**TASK INSTRUCTIONS**
Reprint every entry, character for character.

___ DATA FOR PROCESSING

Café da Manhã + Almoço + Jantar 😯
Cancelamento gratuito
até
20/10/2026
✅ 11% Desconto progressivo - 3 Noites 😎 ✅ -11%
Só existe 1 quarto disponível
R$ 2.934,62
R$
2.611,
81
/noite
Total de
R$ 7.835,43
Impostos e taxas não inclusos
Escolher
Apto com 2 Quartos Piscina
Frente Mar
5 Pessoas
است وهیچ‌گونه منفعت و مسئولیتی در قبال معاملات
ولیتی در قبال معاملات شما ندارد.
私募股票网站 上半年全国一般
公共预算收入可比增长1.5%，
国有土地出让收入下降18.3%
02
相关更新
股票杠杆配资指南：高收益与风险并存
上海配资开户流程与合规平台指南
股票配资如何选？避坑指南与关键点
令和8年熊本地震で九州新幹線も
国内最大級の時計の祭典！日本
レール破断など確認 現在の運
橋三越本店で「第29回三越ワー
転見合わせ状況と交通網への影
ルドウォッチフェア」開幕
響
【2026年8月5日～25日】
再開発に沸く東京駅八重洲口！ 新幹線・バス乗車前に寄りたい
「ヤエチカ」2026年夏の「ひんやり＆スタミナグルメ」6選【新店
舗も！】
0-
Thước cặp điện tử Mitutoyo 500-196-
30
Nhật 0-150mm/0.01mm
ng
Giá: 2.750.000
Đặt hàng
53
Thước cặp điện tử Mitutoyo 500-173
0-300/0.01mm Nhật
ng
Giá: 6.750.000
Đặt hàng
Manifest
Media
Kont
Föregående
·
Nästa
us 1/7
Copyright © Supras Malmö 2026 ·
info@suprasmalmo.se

______

**RESULT OF THE EXERCISE**
Café da Manhã + Almoço + Jantar 😯
Cancelamento gratuito
até
20/10/2026
✅ 11% Desconto progressivo - 3 Noites 😎 ✅ -11%
Só existe 1 quarto disponível
R$ 2.934,62
R$
2.611,
81
/noite
Total de
R$ 7.835,43
Impostos e taxas não inclusos
Escolher
Apto com 2 Quartos Piscina
Frente Mar
5 Pessoas
است وهیچ‌گونه منفعت و مسئولیتی در قبال معاملات
ولیتی در قبال معاملات شما ندارد.
私募股票网站 上半年全国一般
公共预算收入可比增长1.5%，
国有土地出让收入下降18.3%
02
相关更新
股票杠杆配资指南：高收益与风险并存
上海配资开户流程与合规平台指南
股票配资如何选？避坑指南与关键点
令和8年熊本地震で九州新幹線も
国内最大級の時計の祭典！日本
レール破断など確認 現在の運
橋三越本店で「第29回三越ワー
転見合わせ状況と交通網への影
ルドウォッチフェア」開幕
響
【2026年8月5日～25日】
再開発に沸く東京駅八重洲口！ 新幹線・バス乗車前に寄りたい
「ヤエチカ」2026年夏の「ひんやり＆スタミナグルメ」6選【新店
舗も！】
0-
Thước cặp điện tử Mitutoyo 500-196-
30
Nhật 0-150mm/0.01mm
ng
Giá: 2.750.000
Đặt hàng
53
Thước cặp điện tử Mitutoyo 500-173
0-300/0.01mm Nhật
ng
Giá: 6.750.000
Đặt hàng
Manifest
Media
Kont
Föregående
·
Nästa
us 1/7
Copyright © Supras Malmö 2026 ·
info@suprasmalmo.se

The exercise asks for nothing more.